I waited a beat just to see if she would make a move to get up and actually engage me but…no.
“Could you come over here?” I asked- yes I had a tone in my voice; you know that I did because you could almost hear it in this written word. She rose with a slight huff that implied a slight annoyance at having to …I don’t know…do something…
When she finally reached me I presented my query. “I am looking for a leave-in curl definer, which could you recommend?”
She sighed, and thought,
“Well” she said sounding as if she was in desperate need of a B-12 shot “I use this.” She picked up a bottle. I waited for more information, like perhaps a why, or a what made it different, better…nothing. Finally I asked her about another product I had heard about,
“Yeah, that’s good too.”
“Because…I mean what is the difference between them….”
She looked at me with a vacancy sign flashing in her eyes, oh yeah there were many rooms available in that hotel. I searched her face for signs of life- screw intelligence.
“It can leave a film” she said like some of my student when their answer is more of question in hopes of…
Okay so after I pulled the front two molars, I was pretty sure that there were no wisdom teeth to extract in her case. I was frustrated, and started to break.
“There is a shelf full of product here that say they do want I want, there has to be some difference between them, can’t you tell me anything?”
It was like ringing the bell on the concierge’s desk when the “Gone Fishing” sign is out.
I was through with her, useless.
“You know what? You’re a bit passive about helping me, is there anyone else who might know?” she pointed to the women behind the counter, counting bottles. Again there is no one in the store, we are in the middle of a Re-Depression and I am trying to purchase something you would think that in the interest of job security there might be more urgency. Ummm…no.

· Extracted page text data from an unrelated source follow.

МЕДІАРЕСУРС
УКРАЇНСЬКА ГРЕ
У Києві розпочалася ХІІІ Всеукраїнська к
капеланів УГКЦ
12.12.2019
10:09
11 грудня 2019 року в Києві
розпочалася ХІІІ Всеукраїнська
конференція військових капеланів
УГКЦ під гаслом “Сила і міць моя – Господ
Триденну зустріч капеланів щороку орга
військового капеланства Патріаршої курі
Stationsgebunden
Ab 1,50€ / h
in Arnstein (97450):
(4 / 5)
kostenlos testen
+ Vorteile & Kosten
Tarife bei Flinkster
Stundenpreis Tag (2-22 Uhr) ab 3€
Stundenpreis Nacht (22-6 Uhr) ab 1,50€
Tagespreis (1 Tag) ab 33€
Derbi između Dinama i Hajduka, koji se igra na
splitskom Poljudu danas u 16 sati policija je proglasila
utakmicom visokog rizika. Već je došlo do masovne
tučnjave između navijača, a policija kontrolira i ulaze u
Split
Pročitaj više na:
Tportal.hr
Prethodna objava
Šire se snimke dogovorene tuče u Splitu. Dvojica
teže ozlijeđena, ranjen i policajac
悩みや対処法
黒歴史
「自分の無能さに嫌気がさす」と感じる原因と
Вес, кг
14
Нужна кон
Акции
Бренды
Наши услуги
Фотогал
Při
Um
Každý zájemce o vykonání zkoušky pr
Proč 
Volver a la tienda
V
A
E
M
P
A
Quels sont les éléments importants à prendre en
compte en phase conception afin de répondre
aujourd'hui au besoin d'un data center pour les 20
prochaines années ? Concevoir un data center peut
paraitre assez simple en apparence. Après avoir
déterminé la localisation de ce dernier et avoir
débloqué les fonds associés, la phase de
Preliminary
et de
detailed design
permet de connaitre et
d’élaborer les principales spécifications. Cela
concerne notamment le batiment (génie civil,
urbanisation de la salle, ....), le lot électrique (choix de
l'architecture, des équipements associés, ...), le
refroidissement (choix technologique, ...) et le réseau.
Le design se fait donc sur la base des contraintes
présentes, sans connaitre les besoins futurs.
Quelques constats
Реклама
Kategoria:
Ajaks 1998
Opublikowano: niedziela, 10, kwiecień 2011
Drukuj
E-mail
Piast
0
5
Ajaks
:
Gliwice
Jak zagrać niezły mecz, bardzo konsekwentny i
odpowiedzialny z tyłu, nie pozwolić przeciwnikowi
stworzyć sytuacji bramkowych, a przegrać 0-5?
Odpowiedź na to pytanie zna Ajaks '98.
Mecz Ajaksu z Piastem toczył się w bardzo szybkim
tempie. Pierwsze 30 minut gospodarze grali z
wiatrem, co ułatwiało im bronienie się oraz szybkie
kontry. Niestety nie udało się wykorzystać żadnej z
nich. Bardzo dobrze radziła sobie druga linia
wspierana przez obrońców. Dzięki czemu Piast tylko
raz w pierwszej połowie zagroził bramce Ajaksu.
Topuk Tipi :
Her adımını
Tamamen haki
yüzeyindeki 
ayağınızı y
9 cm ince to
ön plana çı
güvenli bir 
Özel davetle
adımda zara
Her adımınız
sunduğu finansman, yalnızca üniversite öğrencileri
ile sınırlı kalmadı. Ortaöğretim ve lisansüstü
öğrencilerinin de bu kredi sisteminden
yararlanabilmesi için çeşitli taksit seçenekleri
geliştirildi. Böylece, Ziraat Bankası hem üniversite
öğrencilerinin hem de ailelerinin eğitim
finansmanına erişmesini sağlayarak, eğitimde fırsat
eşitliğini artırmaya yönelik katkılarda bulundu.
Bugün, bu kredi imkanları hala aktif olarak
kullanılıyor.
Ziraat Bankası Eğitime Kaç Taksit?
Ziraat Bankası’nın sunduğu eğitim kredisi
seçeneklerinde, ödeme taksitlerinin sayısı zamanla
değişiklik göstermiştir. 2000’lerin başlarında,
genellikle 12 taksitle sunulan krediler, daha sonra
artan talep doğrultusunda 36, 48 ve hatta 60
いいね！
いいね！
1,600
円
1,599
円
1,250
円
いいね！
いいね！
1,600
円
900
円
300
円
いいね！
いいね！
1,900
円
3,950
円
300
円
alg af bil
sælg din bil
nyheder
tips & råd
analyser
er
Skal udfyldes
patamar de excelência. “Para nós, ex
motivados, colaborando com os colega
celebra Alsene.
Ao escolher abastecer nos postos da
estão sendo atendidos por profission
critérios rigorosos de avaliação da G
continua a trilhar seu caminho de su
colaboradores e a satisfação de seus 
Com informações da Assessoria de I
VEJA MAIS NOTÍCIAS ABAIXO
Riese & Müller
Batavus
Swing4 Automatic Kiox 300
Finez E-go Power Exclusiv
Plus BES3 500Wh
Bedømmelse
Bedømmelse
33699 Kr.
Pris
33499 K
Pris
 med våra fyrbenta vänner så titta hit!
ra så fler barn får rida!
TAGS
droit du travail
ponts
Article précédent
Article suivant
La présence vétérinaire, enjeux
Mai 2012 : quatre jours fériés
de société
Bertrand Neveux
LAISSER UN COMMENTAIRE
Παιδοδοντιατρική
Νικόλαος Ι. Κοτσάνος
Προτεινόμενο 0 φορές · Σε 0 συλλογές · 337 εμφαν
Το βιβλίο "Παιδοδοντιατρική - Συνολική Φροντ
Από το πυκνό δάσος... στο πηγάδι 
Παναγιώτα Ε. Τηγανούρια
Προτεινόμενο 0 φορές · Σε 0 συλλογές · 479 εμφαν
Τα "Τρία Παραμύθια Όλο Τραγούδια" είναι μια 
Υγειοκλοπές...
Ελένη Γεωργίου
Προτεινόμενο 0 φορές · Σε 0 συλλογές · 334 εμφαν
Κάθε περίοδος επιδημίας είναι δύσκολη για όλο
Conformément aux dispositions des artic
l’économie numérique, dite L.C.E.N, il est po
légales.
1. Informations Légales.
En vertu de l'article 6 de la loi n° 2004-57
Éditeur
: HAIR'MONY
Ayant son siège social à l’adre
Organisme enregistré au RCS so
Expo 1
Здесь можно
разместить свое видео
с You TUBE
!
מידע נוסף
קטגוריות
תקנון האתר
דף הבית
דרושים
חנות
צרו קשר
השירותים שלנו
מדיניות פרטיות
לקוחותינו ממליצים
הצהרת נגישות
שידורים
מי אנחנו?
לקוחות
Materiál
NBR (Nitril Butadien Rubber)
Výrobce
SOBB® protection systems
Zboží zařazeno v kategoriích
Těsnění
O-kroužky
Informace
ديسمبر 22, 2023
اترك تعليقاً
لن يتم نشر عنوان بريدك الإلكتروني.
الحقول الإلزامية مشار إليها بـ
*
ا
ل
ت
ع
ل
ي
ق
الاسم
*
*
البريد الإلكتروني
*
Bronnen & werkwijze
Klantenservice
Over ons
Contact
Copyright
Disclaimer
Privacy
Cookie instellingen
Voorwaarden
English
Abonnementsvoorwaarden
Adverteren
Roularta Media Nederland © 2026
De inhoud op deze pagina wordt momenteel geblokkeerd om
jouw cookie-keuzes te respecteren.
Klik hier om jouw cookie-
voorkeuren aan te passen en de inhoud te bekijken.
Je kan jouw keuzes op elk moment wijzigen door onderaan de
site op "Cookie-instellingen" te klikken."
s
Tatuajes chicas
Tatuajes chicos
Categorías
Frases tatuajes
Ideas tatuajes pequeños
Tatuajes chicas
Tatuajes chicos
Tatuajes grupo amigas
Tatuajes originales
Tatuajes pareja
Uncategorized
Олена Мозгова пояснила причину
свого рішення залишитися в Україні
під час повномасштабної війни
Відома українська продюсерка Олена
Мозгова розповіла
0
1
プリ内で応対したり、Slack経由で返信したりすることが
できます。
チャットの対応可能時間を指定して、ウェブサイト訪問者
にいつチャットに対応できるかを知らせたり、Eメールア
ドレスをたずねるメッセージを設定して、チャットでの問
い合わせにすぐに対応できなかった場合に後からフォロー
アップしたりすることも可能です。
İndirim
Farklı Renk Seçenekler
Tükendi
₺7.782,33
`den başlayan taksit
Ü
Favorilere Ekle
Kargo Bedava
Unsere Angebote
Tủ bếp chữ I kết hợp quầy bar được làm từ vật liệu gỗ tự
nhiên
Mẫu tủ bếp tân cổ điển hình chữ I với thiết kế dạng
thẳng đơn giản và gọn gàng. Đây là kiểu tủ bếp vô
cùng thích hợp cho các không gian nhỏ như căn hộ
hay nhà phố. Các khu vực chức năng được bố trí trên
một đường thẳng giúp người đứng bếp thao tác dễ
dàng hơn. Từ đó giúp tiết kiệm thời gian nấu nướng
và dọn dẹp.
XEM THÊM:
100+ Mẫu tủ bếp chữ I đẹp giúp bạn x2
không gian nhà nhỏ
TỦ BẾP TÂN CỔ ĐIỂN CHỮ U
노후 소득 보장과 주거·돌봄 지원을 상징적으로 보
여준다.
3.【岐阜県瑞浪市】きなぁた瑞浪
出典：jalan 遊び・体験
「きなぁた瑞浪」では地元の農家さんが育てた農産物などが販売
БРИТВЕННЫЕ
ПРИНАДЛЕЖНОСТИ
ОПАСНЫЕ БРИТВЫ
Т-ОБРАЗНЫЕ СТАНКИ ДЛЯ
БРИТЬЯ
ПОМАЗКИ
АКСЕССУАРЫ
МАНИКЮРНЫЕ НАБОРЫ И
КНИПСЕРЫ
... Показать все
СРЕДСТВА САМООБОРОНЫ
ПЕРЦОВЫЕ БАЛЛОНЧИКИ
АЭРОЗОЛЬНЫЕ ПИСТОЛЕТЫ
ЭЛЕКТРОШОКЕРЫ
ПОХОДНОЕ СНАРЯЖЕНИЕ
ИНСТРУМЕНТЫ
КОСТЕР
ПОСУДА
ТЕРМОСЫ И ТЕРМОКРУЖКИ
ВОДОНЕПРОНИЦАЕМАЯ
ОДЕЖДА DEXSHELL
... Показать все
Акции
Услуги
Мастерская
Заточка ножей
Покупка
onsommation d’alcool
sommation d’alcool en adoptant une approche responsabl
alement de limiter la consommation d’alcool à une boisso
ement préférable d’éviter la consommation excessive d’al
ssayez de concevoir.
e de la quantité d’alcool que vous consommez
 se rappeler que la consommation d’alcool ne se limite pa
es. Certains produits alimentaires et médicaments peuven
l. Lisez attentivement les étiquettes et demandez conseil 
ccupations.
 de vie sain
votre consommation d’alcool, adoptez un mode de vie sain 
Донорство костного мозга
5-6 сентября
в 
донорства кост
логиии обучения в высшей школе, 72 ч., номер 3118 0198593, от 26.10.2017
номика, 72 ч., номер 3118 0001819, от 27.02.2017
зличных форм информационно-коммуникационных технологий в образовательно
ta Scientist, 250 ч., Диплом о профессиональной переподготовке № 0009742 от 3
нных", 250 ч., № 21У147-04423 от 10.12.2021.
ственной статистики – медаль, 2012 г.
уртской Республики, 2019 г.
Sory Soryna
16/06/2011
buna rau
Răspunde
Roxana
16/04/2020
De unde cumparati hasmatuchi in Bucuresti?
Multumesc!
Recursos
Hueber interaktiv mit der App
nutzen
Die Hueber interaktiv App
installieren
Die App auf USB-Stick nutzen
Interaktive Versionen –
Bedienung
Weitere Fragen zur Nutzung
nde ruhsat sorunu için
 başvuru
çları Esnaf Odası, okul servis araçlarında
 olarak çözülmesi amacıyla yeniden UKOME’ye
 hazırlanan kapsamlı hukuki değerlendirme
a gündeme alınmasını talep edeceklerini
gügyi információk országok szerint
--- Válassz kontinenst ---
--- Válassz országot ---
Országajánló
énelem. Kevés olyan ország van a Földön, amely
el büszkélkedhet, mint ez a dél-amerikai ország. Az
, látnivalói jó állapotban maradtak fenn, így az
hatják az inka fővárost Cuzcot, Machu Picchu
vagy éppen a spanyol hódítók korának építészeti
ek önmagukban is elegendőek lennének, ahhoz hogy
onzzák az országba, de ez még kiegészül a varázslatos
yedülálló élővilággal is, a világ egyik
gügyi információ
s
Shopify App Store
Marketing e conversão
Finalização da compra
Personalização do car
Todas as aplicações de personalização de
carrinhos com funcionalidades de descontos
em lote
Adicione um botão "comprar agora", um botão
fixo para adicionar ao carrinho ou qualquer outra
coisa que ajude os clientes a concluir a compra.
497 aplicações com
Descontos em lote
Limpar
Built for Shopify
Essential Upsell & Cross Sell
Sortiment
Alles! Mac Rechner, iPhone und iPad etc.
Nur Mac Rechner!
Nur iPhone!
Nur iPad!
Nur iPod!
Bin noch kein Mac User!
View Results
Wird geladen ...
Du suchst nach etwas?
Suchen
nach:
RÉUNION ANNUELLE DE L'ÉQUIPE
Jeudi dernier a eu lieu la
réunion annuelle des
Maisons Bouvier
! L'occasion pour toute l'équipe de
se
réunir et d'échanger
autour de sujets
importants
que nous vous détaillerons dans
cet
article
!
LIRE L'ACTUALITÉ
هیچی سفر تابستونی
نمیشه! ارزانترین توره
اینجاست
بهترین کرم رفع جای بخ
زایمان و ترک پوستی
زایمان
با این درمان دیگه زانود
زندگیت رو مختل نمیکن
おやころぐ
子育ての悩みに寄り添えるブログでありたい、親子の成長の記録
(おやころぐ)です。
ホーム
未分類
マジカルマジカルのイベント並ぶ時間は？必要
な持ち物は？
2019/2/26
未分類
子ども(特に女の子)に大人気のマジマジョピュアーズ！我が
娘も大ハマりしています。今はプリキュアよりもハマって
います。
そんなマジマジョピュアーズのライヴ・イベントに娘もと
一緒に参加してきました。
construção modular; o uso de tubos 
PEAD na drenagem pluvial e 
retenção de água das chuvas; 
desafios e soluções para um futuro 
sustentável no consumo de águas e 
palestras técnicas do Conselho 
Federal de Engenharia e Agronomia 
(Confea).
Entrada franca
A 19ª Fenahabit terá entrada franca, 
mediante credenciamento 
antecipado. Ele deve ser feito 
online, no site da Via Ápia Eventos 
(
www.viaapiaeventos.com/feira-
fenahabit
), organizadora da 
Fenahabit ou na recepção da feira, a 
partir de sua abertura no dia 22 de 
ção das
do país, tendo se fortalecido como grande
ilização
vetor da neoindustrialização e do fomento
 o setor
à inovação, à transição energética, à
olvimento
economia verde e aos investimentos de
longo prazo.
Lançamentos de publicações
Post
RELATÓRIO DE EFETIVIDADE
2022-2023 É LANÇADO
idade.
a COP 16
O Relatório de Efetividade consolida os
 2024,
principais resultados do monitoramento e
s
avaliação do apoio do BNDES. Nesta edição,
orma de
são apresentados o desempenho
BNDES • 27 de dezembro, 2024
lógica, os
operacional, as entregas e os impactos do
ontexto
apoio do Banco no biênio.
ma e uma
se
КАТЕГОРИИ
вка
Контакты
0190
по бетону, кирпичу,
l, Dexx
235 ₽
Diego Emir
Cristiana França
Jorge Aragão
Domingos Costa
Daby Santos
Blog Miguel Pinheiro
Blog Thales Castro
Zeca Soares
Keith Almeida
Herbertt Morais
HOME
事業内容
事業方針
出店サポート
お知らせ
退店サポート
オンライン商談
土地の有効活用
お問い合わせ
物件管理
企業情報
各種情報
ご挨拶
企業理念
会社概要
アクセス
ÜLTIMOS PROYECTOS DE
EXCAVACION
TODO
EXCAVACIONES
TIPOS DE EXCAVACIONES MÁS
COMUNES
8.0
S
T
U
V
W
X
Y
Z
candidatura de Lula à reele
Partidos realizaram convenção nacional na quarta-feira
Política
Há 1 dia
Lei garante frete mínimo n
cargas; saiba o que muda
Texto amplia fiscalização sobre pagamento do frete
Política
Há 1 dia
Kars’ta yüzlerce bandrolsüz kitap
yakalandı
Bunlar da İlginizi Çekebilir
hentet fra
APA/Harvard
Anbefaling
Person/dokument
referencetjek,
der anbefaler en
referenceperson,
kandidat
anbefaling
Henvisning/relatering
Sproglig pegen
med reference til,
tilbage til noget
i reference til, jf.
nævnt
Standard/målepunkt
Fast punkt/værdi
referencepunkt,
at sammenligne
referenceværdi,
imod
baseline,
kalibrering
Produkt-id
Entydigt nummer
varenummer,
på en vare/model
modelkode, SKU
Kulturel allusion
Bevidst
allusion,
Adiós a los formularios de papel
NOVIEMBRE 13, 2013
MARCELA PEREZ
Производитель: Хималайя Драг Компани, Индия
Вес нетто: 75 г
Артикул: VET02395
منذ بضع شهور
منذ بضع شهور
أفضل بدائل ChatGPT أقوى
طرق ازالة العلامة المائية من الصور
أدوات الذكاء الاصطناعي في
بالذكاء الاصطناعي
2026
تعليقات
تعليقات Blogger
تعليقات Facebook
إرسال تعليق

“Excuse me.” I begin to young woman’s narrow back, she turned around and immediately I see that the neon light in her eyes is doing that flickering dance they do right before dying out, you know that intermittent flashing that can give an epileptic a seizure?
I reiterate my desire to her. Nothing. I ask her if she had a sample of the product Zombie #1 suggested. She routs through a drawer and has none. She looks at me as if to say “What! What else do you want?”
“Can you make any suggestions?”
“You can look back there on the shelf, all of the conditioners are back there”
I had had it.
“I was just back there, can you come out from there and help me?”
She huffs, and begins to come from behind the counter when she bumps into a guy whom she quickly passed off the pesky task of WORK to. Now you have to understand that this gentleman was standing not a foot from her when I told her what I needed, so you might be able to understand my irascibility when he ask what I needed!
I was done, done with these passive, lazy ass people who were supposed to be at work, who were supposed to be their to provide information, and sell things – but who were acting as though they couldn’t be bothered, and can’t seem to understand why the hell you are interrupting them from whatever they are NOT doing.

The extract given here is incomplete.